Integrating internships and study abroad opportunities in a curriculum supports students’ transversal competences by helping students integrate theoretical and practical aspects of their undergraduate education and to apply knowledge and skills in real-world settings. However, meaningful curricular and co/extra-curricular work can be made more attractive and feasible through such windows.  
LAS programs are known to target transversal competences that filter down through the curriculum. And while competence development is an agreed-upon higher education goal in Europe (e.g., Bucharest Communique, 2012), many university stakeholders are not fully versed in competence-oriented approaches. 

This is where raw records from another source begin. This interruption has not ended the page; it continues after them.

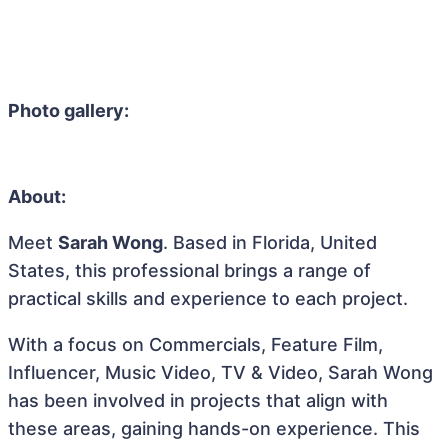
Photo gallery:
About:
Meet
Sarah Wong
. Based in Florida, United
States, this professional brings a range of
practical skills and experience to each project.
With a focus on Commercials, Feature Film,
Influencer, Music Video, TV & Video, Sarah Wong
has been involved in projects that align with
these areas, gaining hands-on experience. This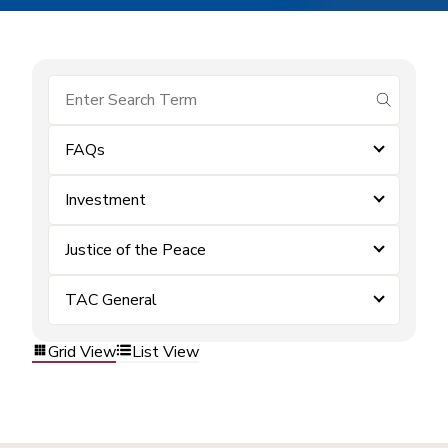
submit se
FAQs
Investment
Justice of the Peace
TAC General
Grid View
List View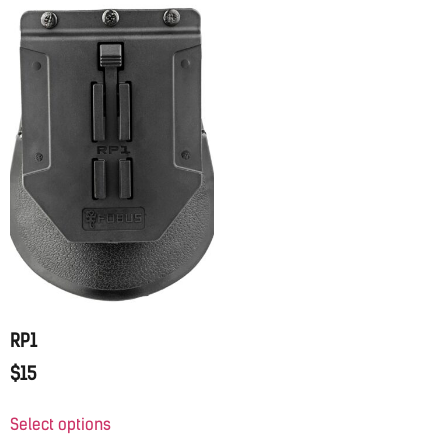
RP1
$
15
Select options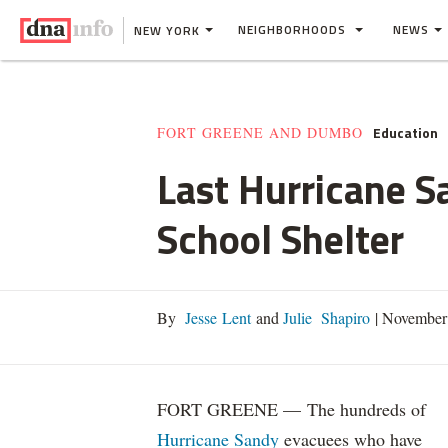
NEIGHBORHOODS
NEWS
NEW YORK
Education
FORT GREENE AND DUMBO
Last Hurricane S
School Shelter
By
Jesse Lent
and
Julie Shapiro
|
November 
FORT GREENE — The hundreds of
Hurricane Sandy
evacuees who have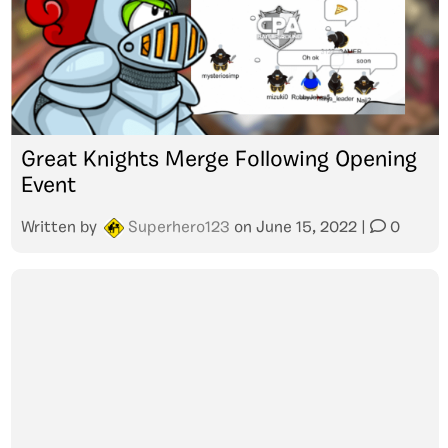
Great Knights Merge Following Opening
Event
Written by
Superhero123
on
June 15, 2022
|
0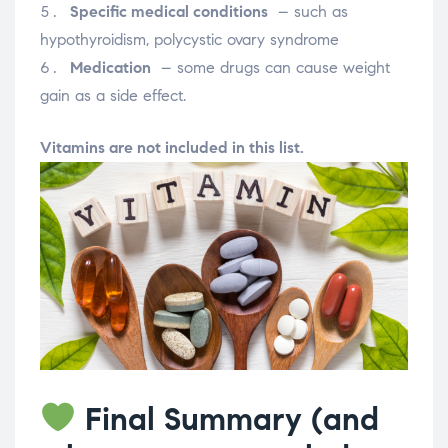
Specific medical conditions
– such as
hypothyroidism, polycystic ovary syndrome
Medication
– some drugs can cause weight
gain as a side effect.
Vitamins are not included in this list.
Final Summary (and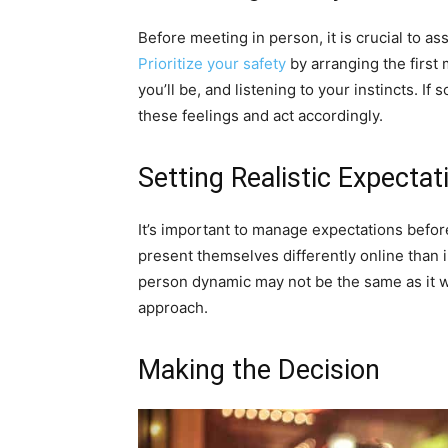
Before meeting in person, it is crucial to as
Prioritize your safety
by arranging the first
you’ll be, and listening to your instincts. If
these feelings and act accordingly.
Setting Realistic Expectat
It’s important to manage expectations befor
present themselves differently online than i
person dynamic may not be the same as it 
approach.
Making the Decision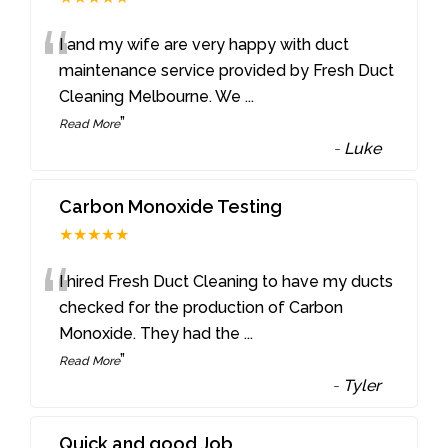
“
I and my wife are very happy with duct
maintenance service provided by Fresh Duct
Cleaning Melbourne. We
...
”
Read More
-
Luke
Carbon Monoxide Testing
★★★★★
“
I hired Fresh Duct Cleaning to have my ducts
checked for the production of Carbon
Monoxide. They had the
...
”
Read More
-
Tyler
Quick and good Job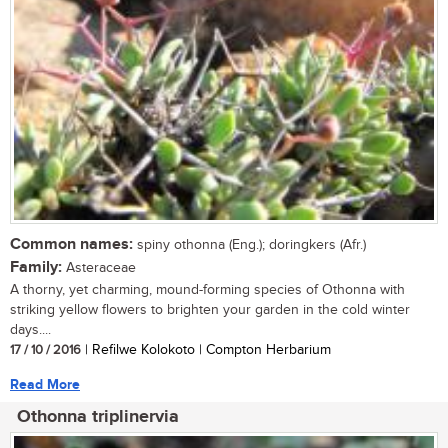
Common names:
spiny othonna (Eng.); doringkers (Afr.)
Family:
Asteraceae
A thorny, yet charming, mound-forming species of Othonna with
striking yellow flowers to brighten your garden in the cold winter
days....
17 / 10 / 2016
| Refilwe Kolokoto | Compton Herbarium
Read More
Othonna triplinervia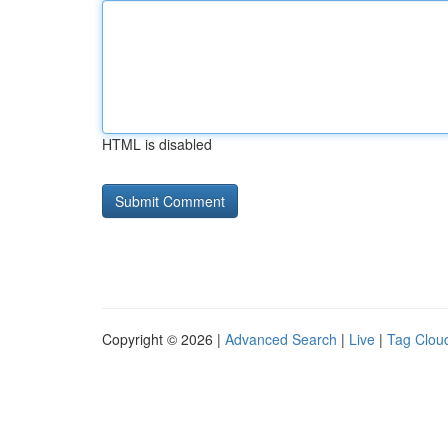
HTML is disabled
Copyright © 2026 |
Advanced Search
|
Live
|
Tag Clou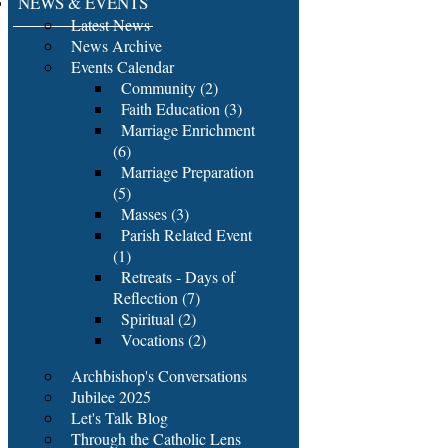
NEWS & EVENTS
Latest News
News Archive
Events Calendar
Community (2)
Faith Education (3)
Marriage Enrichment
(6)
Marriage Preparation
(5)
Masses (3)
Parish Related Event
(1)
Retreats - Days of
Reflection (7)
Spiritual (2)
Vocations (2)
Archbishop's Conversations
Jubilee 2025
Let's Talk Blog
Through the Catholic Lens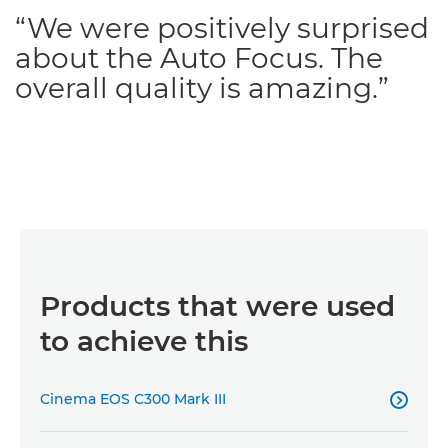
“We were positively surprised
about the Auto Focus. The
overall quality is amazing.”
Products that were used
to achieve this
Cinema EOS C300 Mark III
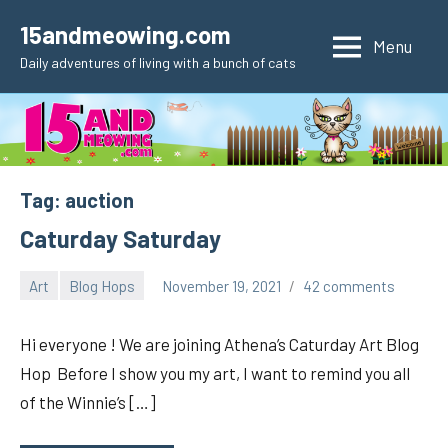
Skip
15andmeowing.com
to
Menu
Daily adventures of living with a bunch of cats
content
Tag:
auction
Caturday Saturday
Art
Blog Hops
November 19, 2021
42 comments
pilch92
Hi everyone ! We are joining Athena’s Caturday Art Blog
Hop Before I show you my art, I want to remind you all
of the Winnie’s […]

Because the development of transversal skills, crossing disciplinary boundaries, and student choice are fundamental to an LAS approach, LAS-inspired courses and pathways (e.g., the European Tracks) may be at odds with traditional more tightly articulated and sequenced study programs. While most university study programs impart both subject-specific and interdisciplinary knowledge and skills, in LAS education, a competence orientation remains consistent thanks to the interdisciplinary, intercultural, problem-based, and applied orientation evident throughout LAS curriculum and course design. 
Employing a consistently competence-first (i.e., not content-first) orientation to curriculum and course design opens up student choices on how to gain these competences, which in turn supports transparent and fair recognition of ECTS. A tool often used to support a competence orientation in study programs is grouping them within mandatory modules while also allowing for more flexible competence attainment (e.g., in non-program electives).
As described in the European Commission ECTS Users' Guide, a module is a "self-contained, formally structured learning experience. It should have a coherent and explicit set of learning outcomes, expressed in terms of competences to be obtained, and appropriate assessment criteria". This means not defining subject-specific competences, but rather emphasizing competences irrespective of field and related to a student's attitudes, values, motivation, and volition. Regardless of your role in delivering education, your students will need much more than content knowledge to be ready to address societies greatest challenges (in Europe and beyond).  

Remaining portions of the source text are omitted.